Native Tongue
by Suzette Haden Elgin
from The Feminist Press at CUNY
Called "fascinating" by the New York Times upon its first publication in 1984, Native Tongue won wide critical praise and cult status, and has often been compared to the futurist fiction of Margaret Atwood. Set in the twenty-second century, the novel tells of a world where women are once again property, denied civil rights and banned from public life. Earth's wealth depends on interplanetary commerce with alien races, and linguists --a small, clannish group of families --have become the ruling elite by controlling all interplanetary communication. Their women are used to breed perfect translators for all the galaxies' languages.
Nazareth Chornyak, the most talented linguist of the family, is exhausted by her constant work translating for trade organizations, supervising the children's language education, running the compound, and caring for the elderly men. She longs to retire to the Barren House, where women past childbearing age knit, chat, and wait to die. What Nazareth comes to discover is that a slow revolution is going on in the Barren Houses: there, word by word, women are creating a language of their own to free them from men's control.
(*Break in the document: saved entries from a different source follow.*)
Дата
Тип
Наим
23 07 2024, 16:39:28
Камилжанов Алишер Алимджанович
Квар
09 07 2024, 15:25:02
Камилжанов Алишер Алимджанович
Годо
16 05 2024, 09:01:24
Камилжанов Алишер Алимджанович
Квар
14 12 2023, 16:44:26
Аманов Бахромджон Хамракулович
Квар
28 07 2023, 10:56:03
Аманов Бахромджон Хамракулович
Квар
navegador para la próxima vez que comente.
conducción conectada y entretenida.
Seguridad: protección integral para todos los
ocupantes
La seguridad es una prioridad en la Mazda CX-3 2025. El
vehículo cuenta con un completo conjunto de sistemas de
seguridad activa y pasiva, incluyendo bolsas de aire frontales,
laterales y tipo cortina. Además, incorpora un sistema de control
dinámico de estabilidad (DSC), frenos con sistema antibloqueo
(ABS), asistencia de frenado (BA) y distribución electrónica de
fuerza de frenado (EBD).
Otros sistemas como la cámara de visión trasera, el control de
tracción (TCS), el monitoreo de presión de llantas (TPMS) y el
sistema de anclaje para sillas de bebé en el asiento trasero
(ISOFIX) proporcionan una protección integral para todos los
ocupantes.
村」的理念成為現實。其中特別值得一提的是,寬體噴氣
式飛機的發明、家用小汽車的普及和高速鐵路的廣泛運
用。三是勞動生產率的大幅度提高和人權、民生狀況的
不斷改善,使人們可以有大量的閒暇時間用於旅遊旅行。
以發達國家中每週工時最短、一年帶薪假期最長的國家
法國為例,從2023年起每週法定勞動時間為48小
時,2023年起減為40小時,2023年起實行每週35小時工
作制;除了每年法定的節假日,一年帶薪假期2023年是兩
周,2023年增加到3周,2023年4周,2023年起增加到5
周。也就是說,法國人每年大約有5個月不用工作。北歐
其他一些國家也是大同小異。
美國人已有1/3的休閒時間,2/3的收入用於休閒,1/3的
"Native Tongue brings to life not only the possibility of a women's language, but a rationale for one,"-Village Voice
"Elgin takes up more than linguistics, of course-everything from religion to sex…the story is absolutely compelling."-Women's Review of Books
Suzette Haden Elgin is author of twelve science fiction novels and is widely know for her best-selling series The Gentle Art of Verbal Self-Defense and for The Grandmother Principles. She is director of the Ozark Center for Language Studies and is professor emerita of linguistics at San Diego State University.
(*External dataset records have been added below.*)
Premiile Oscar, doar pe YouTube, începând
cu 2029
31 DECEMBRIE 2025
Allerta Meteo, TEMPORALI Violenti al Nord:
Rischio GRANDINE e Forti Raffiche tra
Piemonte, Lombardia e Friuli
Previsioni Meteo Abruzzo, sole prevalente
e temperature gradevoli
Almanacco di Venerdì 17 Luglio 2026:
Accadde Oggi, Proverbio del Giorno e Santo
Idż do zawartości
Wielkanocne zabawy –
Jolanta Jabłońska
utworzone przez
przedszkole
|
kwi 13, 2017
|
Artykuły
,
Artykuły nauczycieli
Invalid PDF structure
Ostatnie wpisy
Susan Squier is Julia Brill professor of English and Women's Studies at Pennsylvania State University.
The Judas Rose: Native Tongue II (Native Tongue 2)
by Suzette Haden Elgin
from The Feminist Press at CUNY
An instant cult classic, and groundbreaking forerunner to Margaret Atwood's A Handmaid's Tale. Native Tongue Trilogy revealed to its audiences a frightening future world where the women of Earth are once again property.
In Volume II of the trilogy, the women have at last decided to spread the language using the Roman Catholic church. But when a handful of priests discover the plot, they move to stamp it out with their own female agent, Sister Miriam Rose. But Sister Miriam has plans of her own. . . .
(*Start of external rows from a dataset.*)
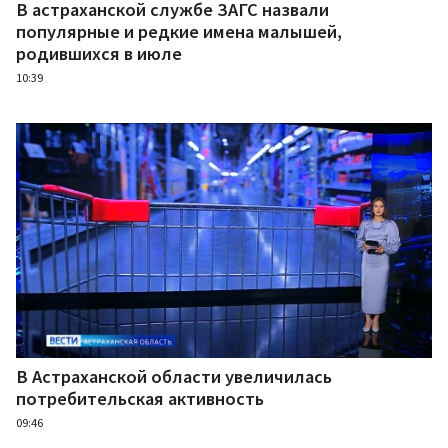
В астраханской службе ЗАГС назвали
популярные и редкие имена малышей,
родившихся в июле
10:39
В Астраханской области увеличилась
потребительская активность
09:46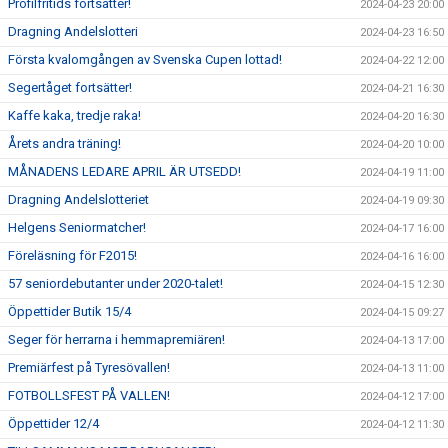
Profilfritids fortsätter!
2024-04-23 20:00
Dragning Andelslotteri
2024-04-23 16:50
Första kvalomgången av Svenska Cupen lottad!
2024-04-22 12:00
Segertåget fortsätter!
2024-04-21 16:30
Kaffe kaka, tredje raka!
2024-04-20 16:30
Årets andra träning!
2024-04-20 10:00
MÅNADENS LEDARE APRIL ÄR UTSEDD!
2024-04-19 11:00
Dragning Andelslotteriet
2024-04-19 09:30
Helgens Seniormatcher!
2024-04-17 16:00
Föreläsning för F2015!
2024-04-16 16:00
57 seniordebutanter under 2020-talet!
2024-04-15 12:30
Öppettider Butik 15/4
2024-04-15 09:27
Seger för herrarna i hemmapremiären!
2024-04-13 17:00
Premiärfest på Tyresövallen!
2024-04-13 11:00
FOTBOLLSFEST PÅ VALLEN!
2024-04-12 17:00
Öppettider 12/4
2024-04-12 11:30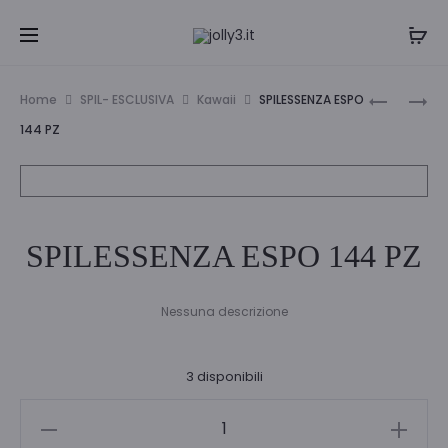
Navi
BORRACC
SPIL
Home
SPIL- ESCLUSIVA
Kawaii
SPILESSENZA ESPO
700ML.
PORTACH
tra
144 PZ
CUORI
ESP
i
24
PZ
prodo
SPILESSENZA ESPO 144 PZ
Nessuna descrizione
3 disponibili
SPILESSENZA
Earthsong: Native Tongue III (Native Tongue 3)
by Suzette Haden Elgin
from The Feminist Press at CUNY
In Earthsong, the trilogy's long-awaited finale, the Aliens have abandoned Earth, taking their technologies with them and plunging the planet into economic and ecological disaster. Devastated, the women decide to take their failed Ladan project back underground, desperately seeking guidance from their long-dead foremothers. The women discover an ingenious solution to the problem of human violence and seek to spread their knowledge-but has their final solution come too late?
Peacetalk 101
by Suzette Haden Elgin
from Lethe Press
Peacetalk 101 is the story of an ordinary man with a hard row to hoe, who decides that only desperate measures are open to him; he plans a murder-suicide, and sets his plan in motion. But then things that are not at all ordinary start happening to him, as a stranger -- a stranger who seems to be nothing more than a homeless man lazily riding the bus all day -- shows him, one small mysterious step at a time, that he has another choice. Suzette Haden Elgin, author of the best-selling Gentle Art of Verbal Self-Defense series, as well as The Grandmother Principles and the Native Tongue trilogy, once more shares with readers her talent for combining conscience with language and ideals with story.